Middle-schoolers are tackling tough subjects in preparation for high school. Freshmen through seniors have the end in mind: to be ready for college and career.
They have each proved their minds are in the right direction since Painted Stone and Simpsonville elementary schools both have surpassed the original academic index goal of 100.
Eighteen seventh-graders were identified for state recognition and one for national recognition by the Duke University Talent Search. Shelby County High School ranked 11th and Collins High School ranked 16th in the state’s benchmarks for college/career readiness skills.
We do not want the lack of appropriate state funding to diminish those examples of success stories.
However, the superintendent and the school board have to concentrate on being sound fiscal managers and the diminishing state dollar is beginning to consume their minds.
The district has reviewed the draft budget for 2012-2013 at $59 million, with $3,903 allocated as per-pupil expenditure from the state formula for school support based on average daily attendance numbers.
But I fear a repeat of last year, when, 8 months after the 2011-2012 state allocation (known as SEEK – Support Education Excellence in Kentucky) had been announced and the district’s budget has been approved and personnel hired, the state made significant reductions – to the tune of $600,000 for Shelby County!
How can the school board not keep their minds on that number? They work hard to approve a balanced budget.

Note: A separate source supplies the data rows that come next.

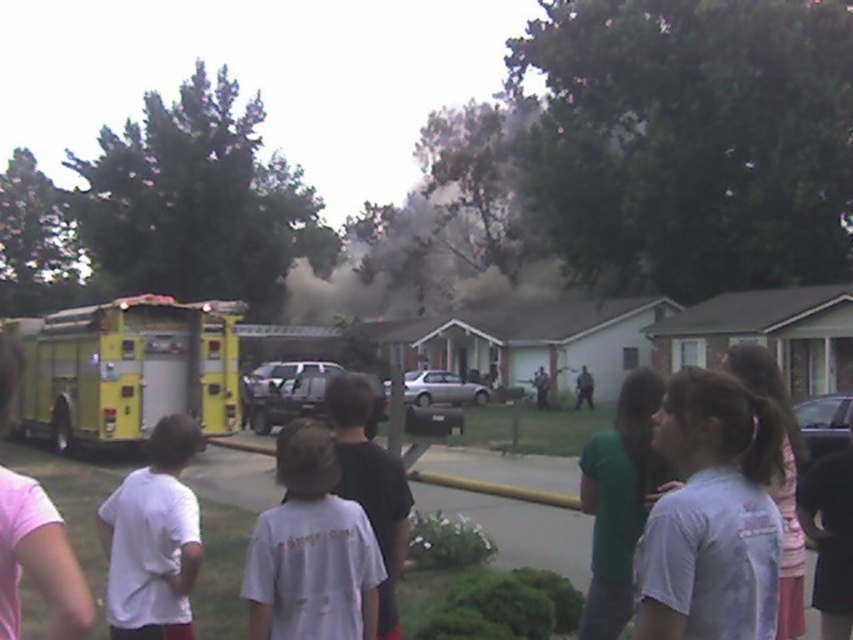 A firefighter needs to reach the fire truck parked on the left side. They are currently standing at point (440, 228). Is there a clear path to the fire truck without going through the black dust cloud at center?

The point (440, 228) is located on the black dust cloud at center, so the firefighter would need to avoid this area to reach the fire truck parked on the left side. The path may not be clear if the dust cloud obstructs the route.

You are a firefighter trying to reach the fire truck at point (323,602). There is an obstacle at point (503,289). Can you go around the obstacle to reach the fire truck?

Point (503,289) is behind point (323,602), so you can go around the obstacle at point (503,289) to reach the fire truck at point (323,602). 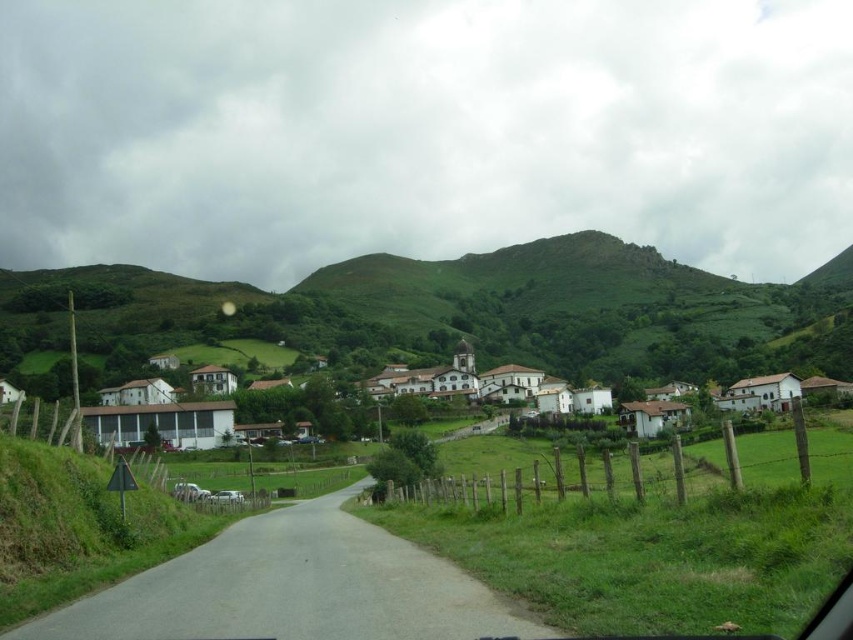 Question: Is green grassy hill at center smaller than white matte houses at center?

Choices:
 (A) yes
 (B) no

Answer: (B)

Question: Is green grassy hill at center to the left of white matte houses at center from the viewer's perspective?

Choices:
 (A) yes
 (B) no

Answer: (B)

Question: Which point is closer to the camera?

Choices:
 (A) (318, 432)
 (B) (550, 369)

Answer: (A)

Question: Does green grassy hill at center appear on the left side of white matte houses at center?

Choices:
 (A) yes
 (B) no

Answer: (B)

Question: Which of the following is the closest to the observer?

Choices:
 (A) (468, 387)
 (B) (497, 285)

Answer: (A) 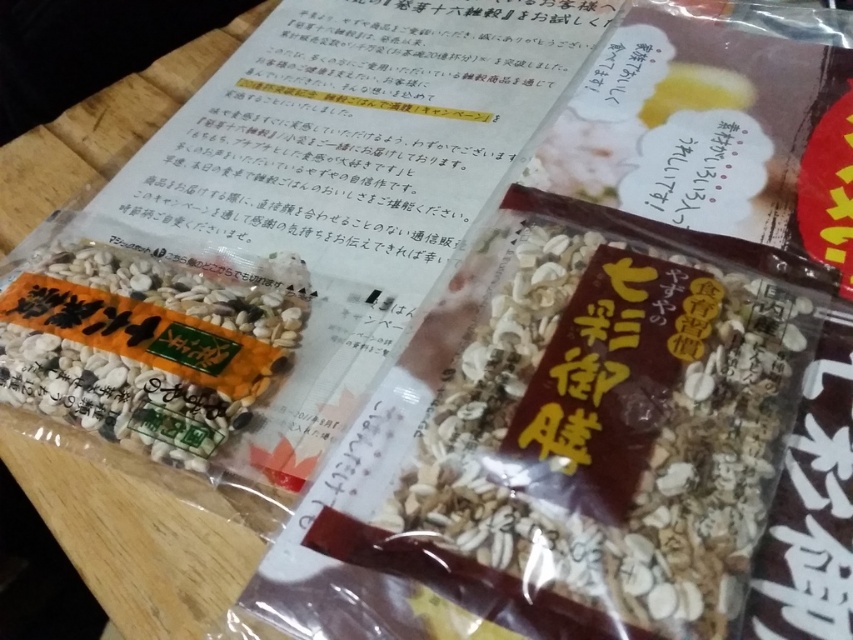 Question: Can you confirm if brown matte granola at center is positioned above white matte seeds at center?

Choices:
 (A) no
 (B) yes

Answer: (A)

Question: Can you confirm if brown matte granola at center is bigger than white matte seeds at center?

Choices:
 (A) no
 (B) yes

Answer: (B)

Question: Among these objects, which one is farthest from the camera?

Choices:
 (A) brown matte granola at center
 (B) white matte seeds at center

Answer: (B)

Question: Which point is farther from the camera taking this photo?

Choices:
 (A) (48, 307)
 (B) (631, 493)

Answer: (A)

Question: Is brown matte granola at center thinner than white matte seeds at center?

Choices:
 (A) no
 (B) yes

Answer: (A) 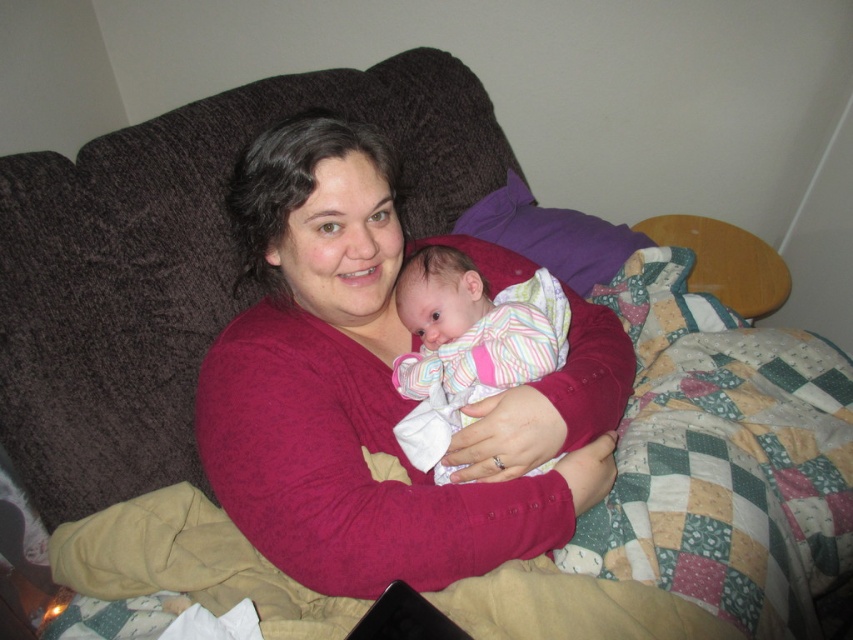 Question: Can you confirm if cotton sweater at center is smaller than striped cotton baby at center?

Choices:
 (A) yes
 (B) no

Answer: (B)

Question: Considering the relative positions of cotton sweater at center and striped cotton baby at center in the image provided, where is cotton sweater at center located with respect to striped cotton baby at center?

Choices:
 (A) above
 (B) below

Answer: (A)

Question: Is cotton sweater at center below striped cotton baby at center?

Choices:
 (A) no
 (B) yes

Answer: (A)

Question: Among these points, which one is nearest to the camera?

Choices:
 (A) (561, 499)
 (B) (534, 376)

Answer: (A) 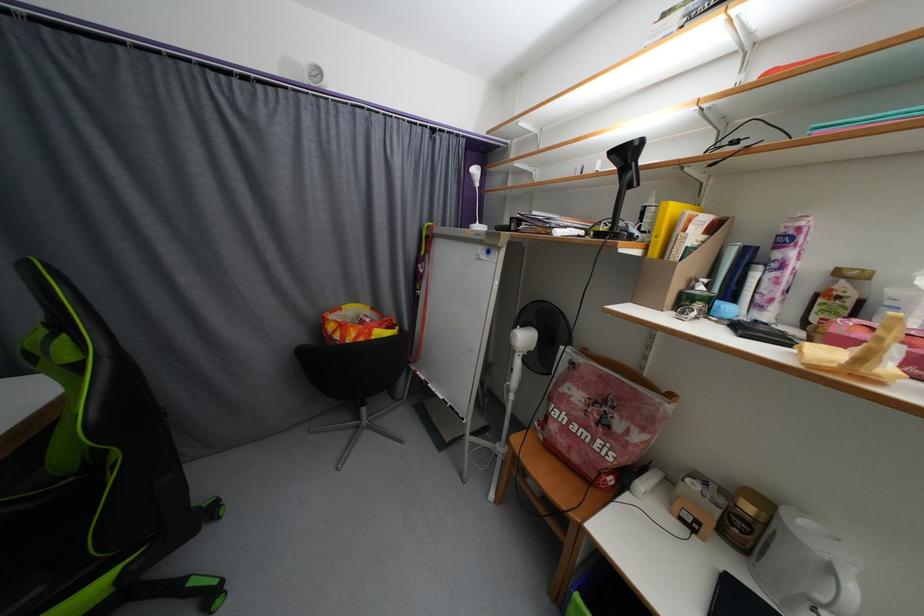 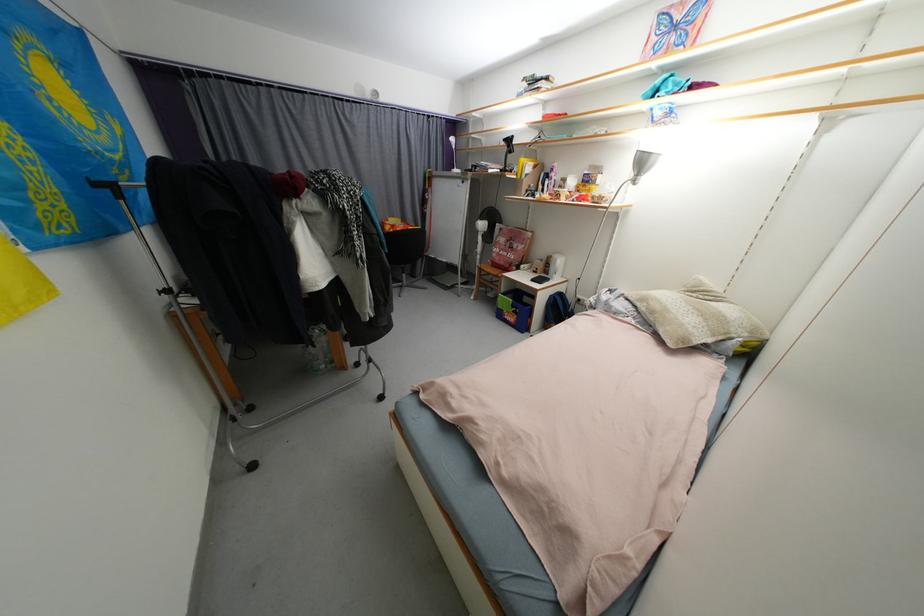 The point at (x=772, y=507) is marked in the first image. Where is the corresponding point in the second image?

(557, 257) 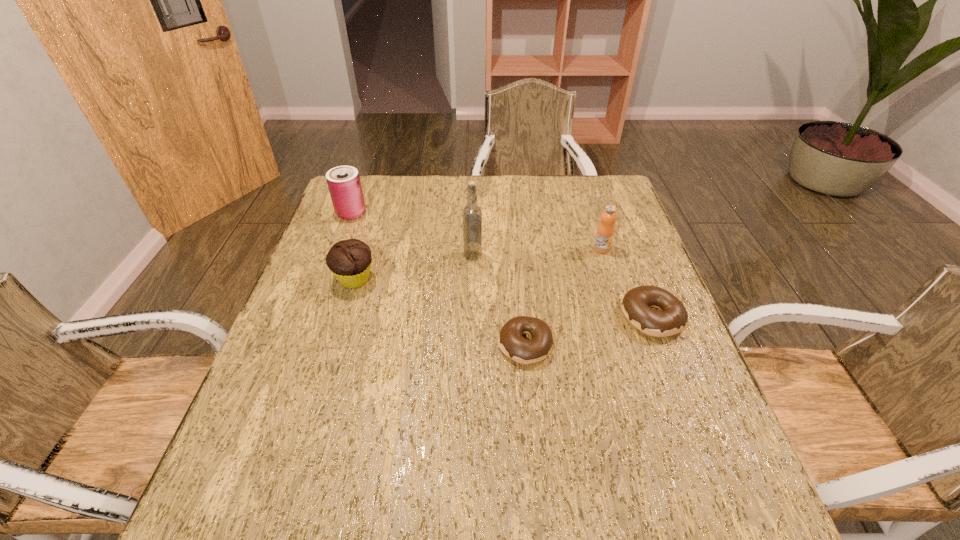 Locate an element on the screen. The height and width of the screenshot is (540, 960). free spot between the shortest object and the tallest object is located at coordinates (499, 300).

Locate an element on the screen. The width and height of the screenshot is (960, 540). free spot between the orange juice and the fourth object from left to right is located at coordinates (x=564, y=297).

Identify the location of free space between the vodka and the muffin. (414, 267).

Image resolution: width=960 pixels, height=540 pixels. Identify the location of free area in between the farthest object and the vodka. (412, 234).

The height and width of the screenshot is (540, 960). In order to click on vacant region between the second shortest object and the third object from right to left in this screenshot , I will do `click(588, 331)`.

You are a GUI agent. You are given a task and a screenshot of the screen. Output one action in this format:
    pyautogui.click(x=<x>, y=<y>)
    Task: Click on the free spot between the orange juice and the shorter doughnut
    The image size is (960, 540).
    Given the screenshot: What is the action you would take?
    pyautogui.click(x=564, y=297)

The width and height of the screenshot is (960, 540). What are the coordinates of `free point between the orange juice and the tallest object` in the screenshot? It's located at (538, 252).

Locate an element on the screen. the third closest object to the tallest object is located at coordinates (605, 231).

Point out which object is positioned as the fifth nearest to the farthest object. Please provide its 2D coordinates. Your answer should be formatted as a tuple, i.e. [(x, y)], where the tuple contains the x and y coordinates of a point satisfying the conditions above.

[(636, 303)]

Identify the location of vacant space that satisfies the following two spatial constraints: 1. on the label of the tallest object; 2. on the back side of the shorter doughnut. (471, 345). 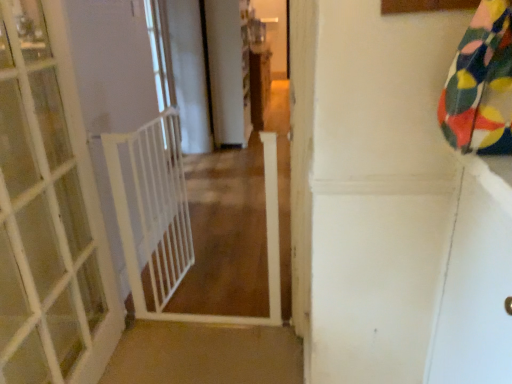 Question: Is point (159, 49) positioned closer to the camera than point (496, 344)?

Choices:
 (A) closer
 (B) farther

Answer: (B)

Question: Considering the positions of white plastic gate at left and white glossy screen door at upper right in the image, is white plastic gate at left bigger or smaller than white glossy screen door at upper right?

Choices:
 (A) big
 (B) small

Answer: (A)

Question: Which is farther from the white glossy screen door at upper right?

Choices:
 (A) white plastic gate at left
 (B) white plastic balustrade at left
 (C) white wooden door at left
 (D) white plastic gate at center

Answer: (A)

Question: Which is nearer to the white plastic gate at center?

Choices:
 (A) white wooden door at left
 (B) white plastic gate at left
 (C) white glossy screen door at upper right
 (D) white plastic balustrade at left

Answer: (D) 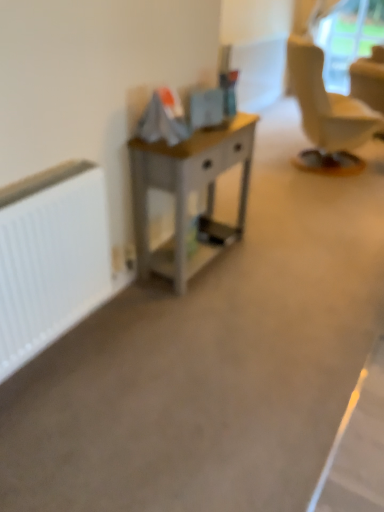 Question: Does transparent plastic window screen at upper right have a lesser height compared to white matte radiator at left?

Choices:
 (A) yes
 (B) no

Answer: (B)

Question: Is transparent plastic window screen at upper right smaller than white matte radiator at left?

Choices:
 (A) yes
 (B) no

Answer: (B)

Question: From a real-world perspective, is transparent plastic window screen at upper right on top of white matte radiator at left?

Choices:
 (A) no
 (B) yes

Answer: (B)

Question: From the image's perspective, is transparent plastic window screen at upper right located beneath white matte radiator at left?

Choices:
 (A) no
 (B) yes

Answer: (A)

Question: From the image's perspective, is transparent plastic window screen at upper right on white matte radiator at left?

Choices:
 (A) no
 (B) yes

Answer: (B)

Question: Considering the relative sizes of transparent plastic window screen at upper right and white matte radiator at left in the image provided, is transparent plastic window screen at upper right thinner than white matte radiator at left?

Choices:
 (A) no
 (B) yes

Answer: (B)

Question: Is wooden desk at center facing away from transparent plastic window screen at upper right?

Choices:
 (A) yes
 (B) no

Answer: (B)

Question: Is wooden desk at center oriented towards transparent plastic window screen at upper right?

Choices:
 (A) no
 (B) yes

Answer: (A)

Question: From the image's perspective, is wooden desk at center above transparent plastic window screen at upper right?

Choices:
 (A) yes
 (B) no

Answer: (B)

Question: Does wooden desk at center have a lesser height compared to transparent plastic window screen at upper right?

Choices:
 (A) no
 (B) yes

Answer: (B)

Question: Considering the relative sizes of wooden desk at center and transparent plastic window screen at upper right in the image provided, is wooden desk at center taller than transparent plastic window screen at upper right?

Choices:
 (A) no
 (B) yes

Answer: (A)

Question: Is transparent plastic window screen at upper right completely or partially inside wooden desk at center?

Choices:
 (A) yes
 (B) no

Answer: (B)

Question: Considering the relative sizes of white matte radiator at left and wooden desk at center in the image provided, is white matte radiator at left thinner than wooden desk at center?

Choices:
 (A) yes
 (B) no

Answer: (A) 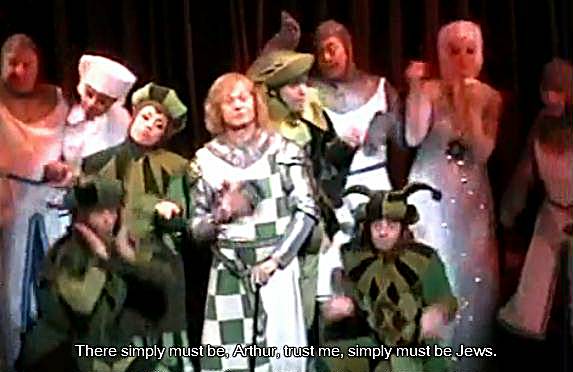 At what (x,y) coordinates should I click in order to perform the action: click on curtain. Please return your answer as a coordinate pair (x, y). The width and height of the screenshot is (573, 372). Looking at the image, I should click on (187, 40). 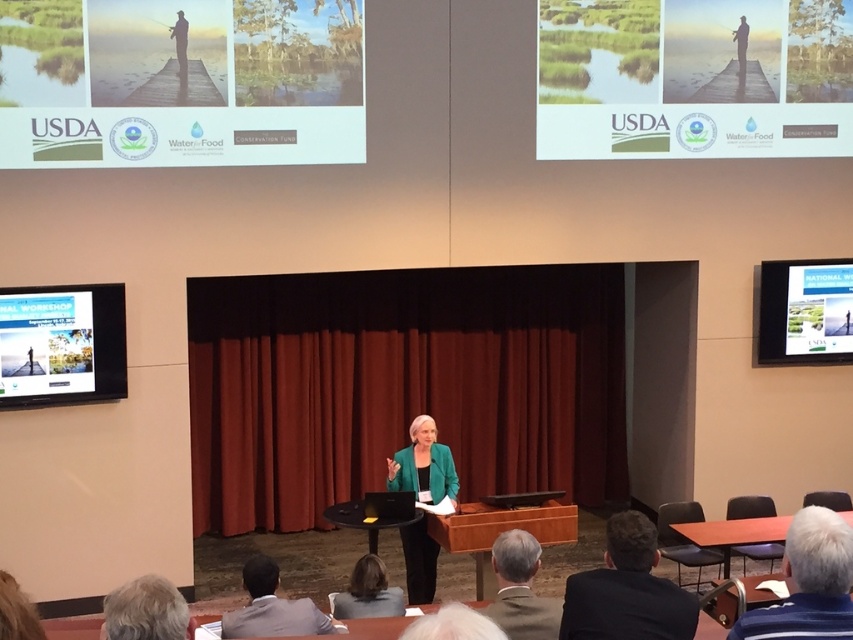 Question: Is gray wool suit at lower center to the right of smooth brown hair at lower center from the viewer's perspective?

Choices:
 (A) no
 (B) yes

Answer: (B)

Question: Estimate the real-world distances between objects in this image. Which object is closer to the smooth brown hair at lower center?

Choices:
 (A) dark suit at lower right
 (B) black velvet curtain at center

Answer: (A)

Question: Which of the following is the farthest from the observer?

Choices:
 (A) matte black fishing pole at upper right
 (B) smooth brown hair at lower center
 (C) black velvet curtain at center

Answer: (C)

Question: Can you confirm if matte black dock at upper left is positioned to the left of green fabric jacket at center?

Choices:
 (A) no
 (B) yes

Answer: (B)

Question: Does green fabric jacket at center appear on the right side of gray wool suit at lower center?

Choices:
 (A) yes
 (B) no

Answer: (B)

Question: Estimate the real-world distances between objects in this image. Which object is closer to the dark brown leather jacket at lower left?

Choices:
 (A) smooth brown hair at lower center
 (B) matte black screen at lower left
 (C) gray hair at lower left

Answer: (A) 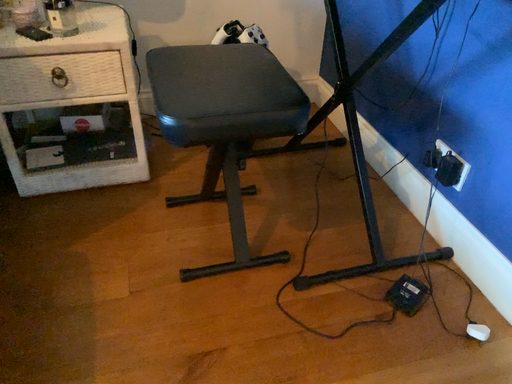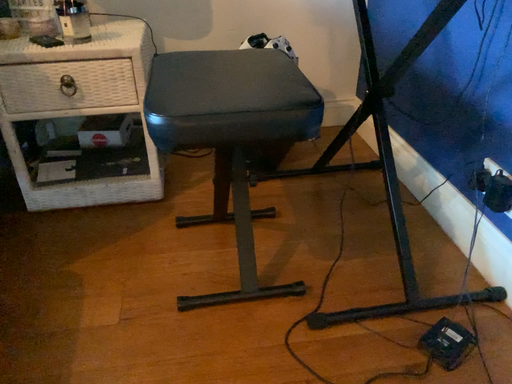 Question: Which way did the camera rotate in the video?

Choices:
 (A) rotated left
 (B) rotated right

Answer: (A) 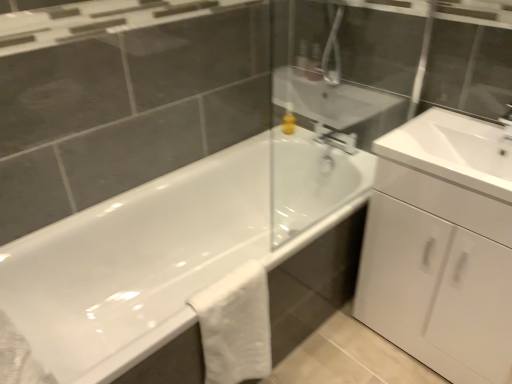 Question: Considering the relative sizes of white glossy bathtub at center and yellow matte soap dispenser at upper center in the image provided, is white glossy bathtub at center thinner than yellow matte soap dispenser at upper center?

Choices:
 (A) yes
 (B) no

Answer: (B)

Question: Is white glossy bathtub at center not within yellow matte soap dispenser at upper center?

Choices:
 (A) yes
 (B) no

Answer: (A)

Question: Is white glossy bathtub at center touching yellow matte soap dispenser at upper center?

Choices:
 (A) yes
 (B) no

Answer: (B)

Question: Considering the relative positions of white glossy bathtub at center and yellow matte soap dispenser at upper center in the image provided, is white glossy bathtub at center to the right of yellow matte soap dispenser at upper center from the viewer's perspective?

Choices:
 (A) yes
 (B) no

Answer: (B)

Question: Does white glossy bathtub at center have a larger size compared to yellow matte soap dispenser at upper center?

Choices:
 (A) yes
 (B) no

Answer: (A)

Question: From a real-world perspective, is white glossy bathtub at center over yellow matte soap dispenser at upper center?

Choices:
 (A) yes
 (B) no

Answer: (B)

Question: From a real-world perspective, is white cotton towel at lower center beneath yellow matte soap dispenser at upper center?

Choices:
 (A) no
 (B) yes

Answer: (B)

Question: Is white cotton towel at lower center outside yellow matte soap dispenser at upper center?

Choices:
 (A) yes
 (B) no

Answer: (A)

Question: Considering the relative sizes of white cotton towel at lower center and yellow matte soap dispenser at upper center in the image provided, is white cotton towel at lower center wider than yellow matte soap dispenser at upper center?

Choices:
 (A) yes
 (B) no

Answer: (A)

Question: Is the depth of white cotton towel at lower center less than that of yellow matte soap dispenser at upper center?

Choices:
 (A) no
 (B) yes

Answer: (B)

Question: Does white cotton towel at lower center lie behind yellow matte soap dispenser at upper center?

Choices:
 (A) no
 (B) yes

Answer: (A)

Question: Is white cotton towel at lower center taller than yellow matte soap dispenser at upper center?

Choices:
 (A) no
 (B) yes

Answer: (B)

Question: Considering the relative sizes of white glossy cabinet at right and yellow matte soap dispenser at upper center in the image provided, is white glossy cabinet at right shorter than yellow matte soap dispenser at upper center?

Choices:
 (A) yes
 (B) no

Answer: (B) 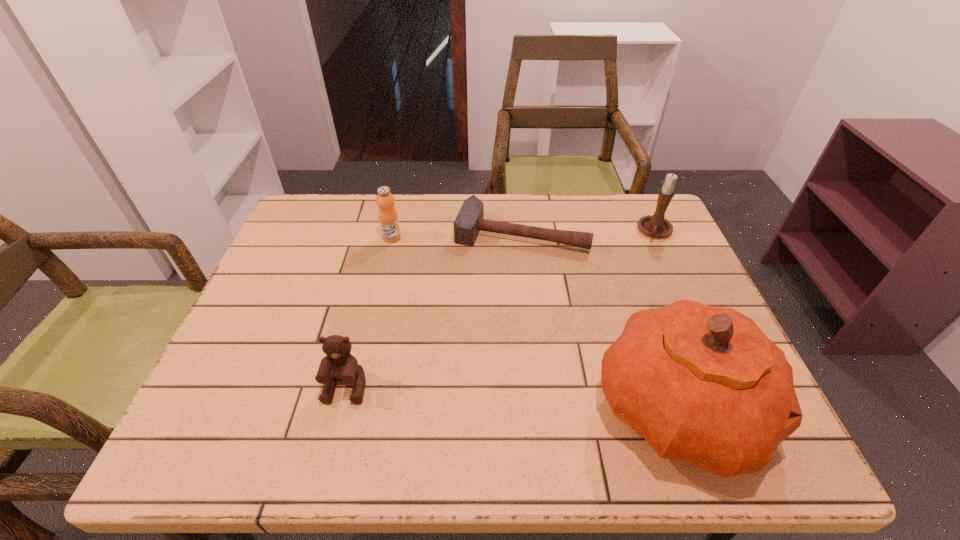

In 1994, local revenue amounted to 31 percent of the local budget around 1994, and the state provided about 68 percent of the revenue. Now that has slipped to about 52 percent, and the local share has grown to 47 percent.
Even still, Shelby County has managed about $500,000 in cost savings and an additional reduction of more than $300,000 is proposed for the coming year.
What does that say to the approximate 550 kindergarten students who are completing their first full years of full-day learning?
What message does that send to staff that is challenged with higher and higher expectations for student performance?
What does that mean for this community in terms of the quality school system it has come to appreciate?
I am just glad we continue to Think BIG, work with students on higher goals, strive to provide training for teachers and keep our minds where it matters – on the future of this community, our students.
As a child, it didn’t matter. As an adult, it does, and I just hope my elected officials in Frankfort realize they carry the majority of the burden to see that the future remains solid and bright for today’s students who will be tomorrow’s leaders – just as my teachers helped me realize about my life all those many years ago.
Duanne B. Puckett is the public relations coordinator for Shelby County Public Schools.